Would the warrior prophet Muhammad recognize a non-expansionist Islam as the one he preached? Will the “well-educated mullahs” of Nizhny Novgorod be able to convince young Muslims who read the Qur’an that their Islam should not be expansionist as well?
From the Moscow Times, with thanks to None:
Finding it difficult to compete with the fiery rhetoric of radical Islamic teachers in winning the attention and respect of young people, Muslim clergy young and old are heading back to school.
Crash courses in divinity, anti-extremist propaganda, history, philosophy and sociology are being offered to all imams and muezzins in Nizhny Novgorod under a program set up by the regional Muslim spiritual board.

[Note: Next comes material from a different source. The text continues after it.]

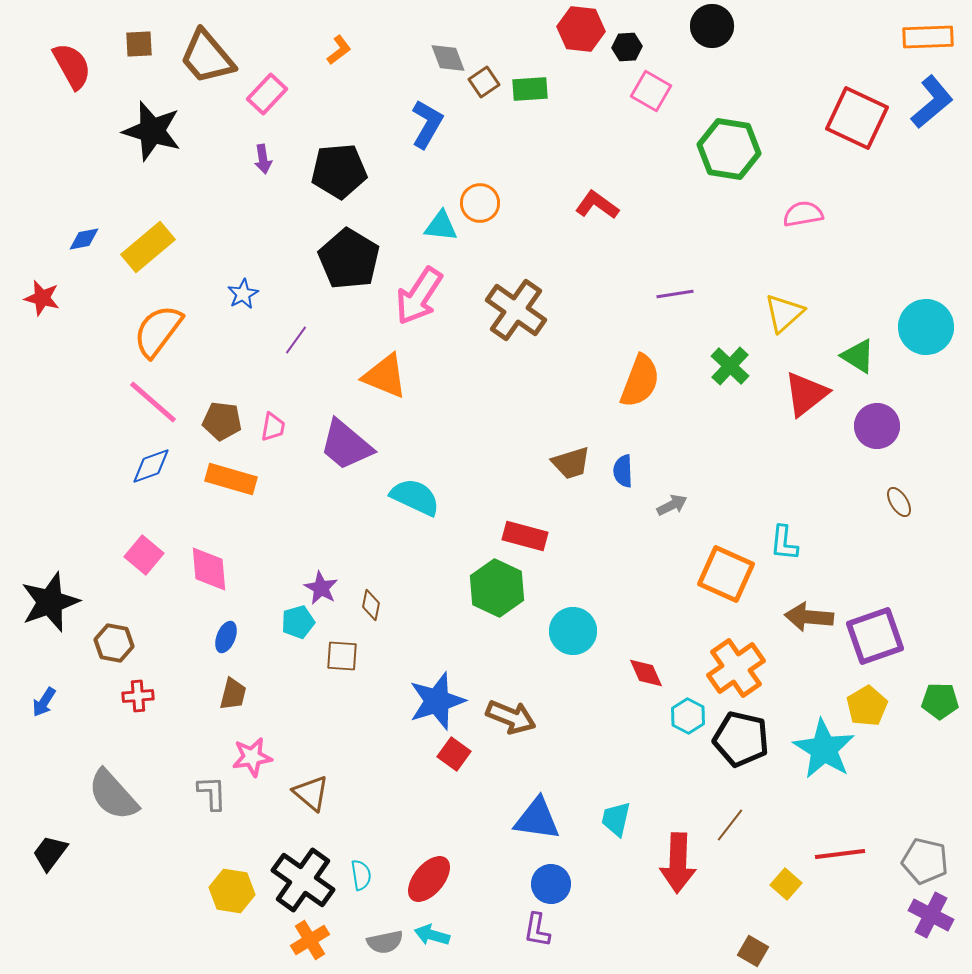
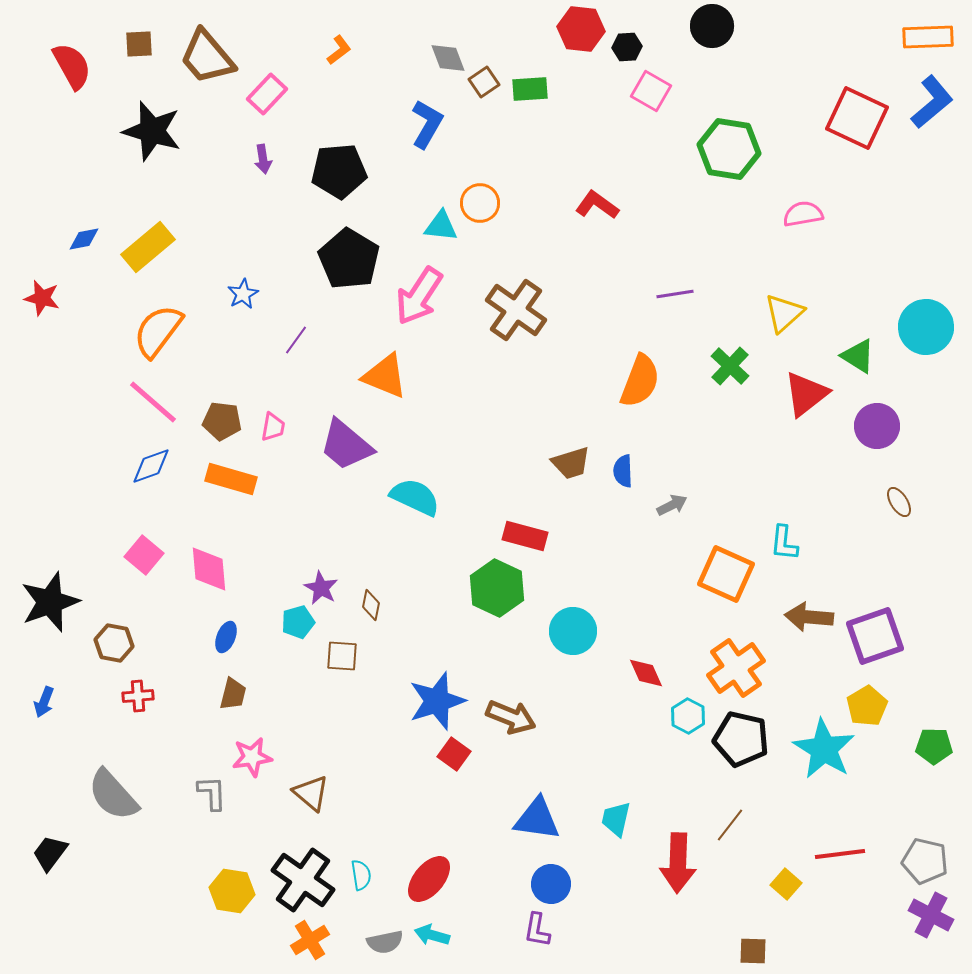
green pentagon at (940, 701): moved 6 px left, 45 px down
blue arrow at (44, 702): rotated 12 degrees counterclockwise
brown square at (753, 951): rotated 28 degrees counterclockwise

The intensive two-week program is mandatory for all Muslim spiritual leaders in the region, and classes are taught by professors at Nizhny Novgorod State University.
“Wahhabis look stronger when they take on self-learners,” Damir Mukhetdinov, the deputy head of the regional spiritual board, said, referring to the radical strain of Islam that has spread like wildfire across parts of the country, particularly the Muslim-dominated North Caucasus.
“Trust me, it will be a different picture when Wahhabis will face well-educated mullahs,” he said.
Mukhetdinov, himself a political science lecturer in the back-to-school program, said Muslim clergymen are also being trained how to distinguish religious extremists in a crowd and how to use dialogue to convince them to embrace more traditional Islamic views. “We don’t betray them to the FSB,” he said of the Federal Security Service. “To fight ideology, we try to use ideology, not violence.”
This school of thought is rare outside Nizhny Novgorod, where Muslims are in a minority. In largely Muslim-populated regions where Islam carries a lot of weight in local politics, homegrown traditionalists and radical fundamentalists are often at one another’s throats — quite literally.
Traditional Muslim clergy have largely failed to adapt to new challenges such as the spread of Wahhabism and continue to follow a route inherited from Soviet times, when spiritual life was tightly controlled by the authorities, said Alexei Malashenko, an Islam expert at the Carnegie Moscow Center.
“The traditionalists are losing Muslims to Wahhabis, and not only because they are younger and better-trained in rhetoric,” he said. “Most clergymen have gotten used to state support and have forgotten to bury themselves in their books. They are not preachers, and they have always circumvented honest polemics.”